BEGIN Dataset records

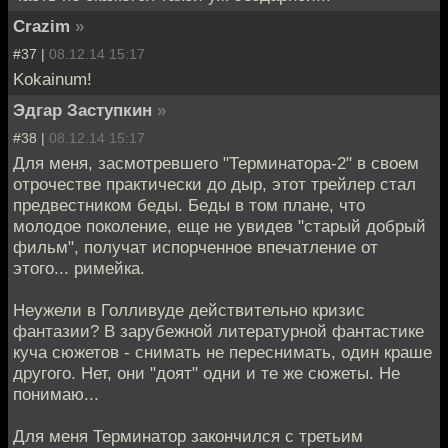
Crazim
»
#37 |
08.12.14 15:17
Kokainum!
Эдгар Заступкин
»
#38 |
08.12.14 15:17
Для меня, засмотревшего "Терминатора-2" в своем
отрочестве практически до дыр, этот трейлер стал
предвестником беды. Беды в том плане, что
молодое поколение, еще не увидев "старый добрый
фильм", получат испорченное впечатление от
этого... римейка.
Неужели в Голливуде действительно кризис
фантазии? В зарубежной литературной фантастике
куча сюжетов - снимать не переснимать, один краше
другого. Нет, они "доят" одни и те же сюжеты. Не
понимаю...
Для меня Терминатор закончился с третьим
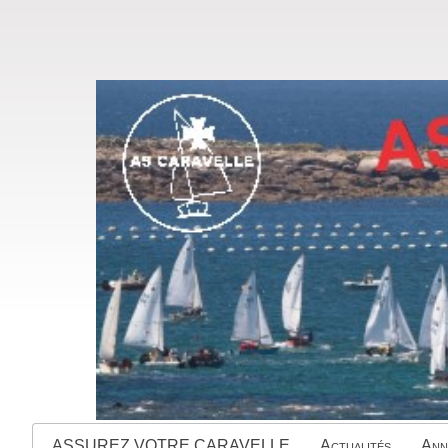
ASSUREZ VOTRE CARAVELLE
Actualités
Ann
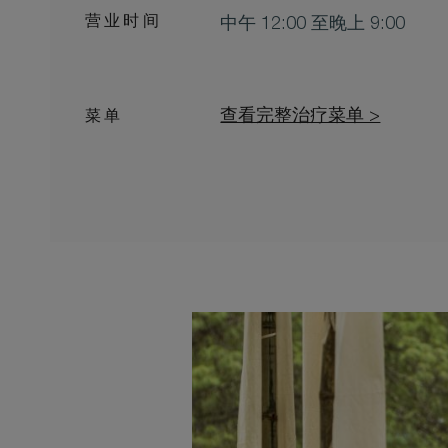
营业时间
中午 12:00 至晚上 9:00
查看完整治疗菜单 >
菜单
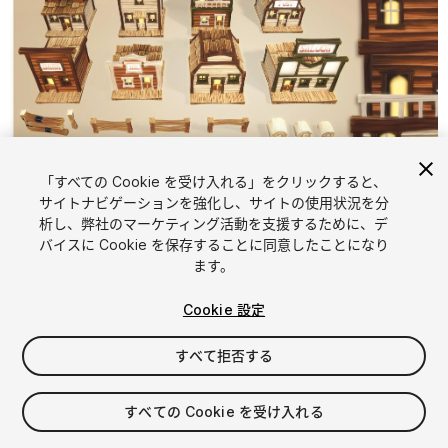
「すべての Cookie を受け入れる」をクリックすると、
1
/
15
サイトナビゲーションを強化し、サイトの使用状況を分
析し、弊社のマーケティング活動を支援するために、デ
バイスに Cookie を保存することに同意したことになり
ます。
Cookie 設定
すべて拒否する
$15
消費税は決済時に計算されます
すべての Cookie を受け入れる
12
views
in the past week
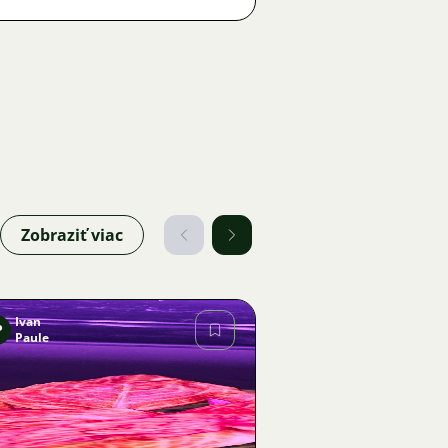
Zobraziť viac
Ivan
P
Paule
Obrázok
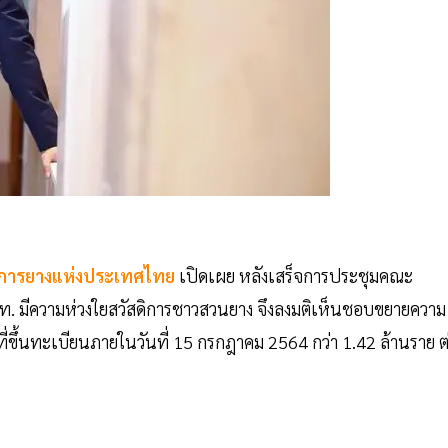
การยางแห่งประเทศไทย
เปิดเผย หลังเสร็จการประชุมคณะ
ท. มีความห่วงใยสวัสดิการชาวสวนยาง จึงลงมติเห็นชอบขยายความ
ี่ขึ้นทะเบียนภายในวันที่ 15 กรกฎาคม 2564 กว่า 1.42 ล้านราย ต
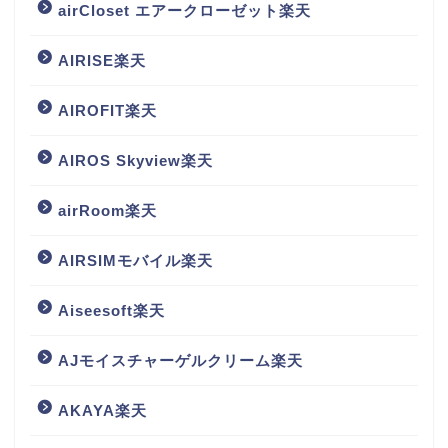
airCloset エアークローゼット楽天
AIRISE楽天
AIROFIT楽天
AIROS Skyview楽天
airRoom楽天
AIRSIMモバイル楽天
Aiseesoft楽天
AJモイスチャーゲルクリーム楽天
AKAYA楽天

END Dataset records

* **Goal of the exercise**:
Each line in the records above with "を受け入れる" must be returned.

* **Response area**:
「すべての Cookie を受け入れる」をクリックすると、
すべての Cookie を受け入れる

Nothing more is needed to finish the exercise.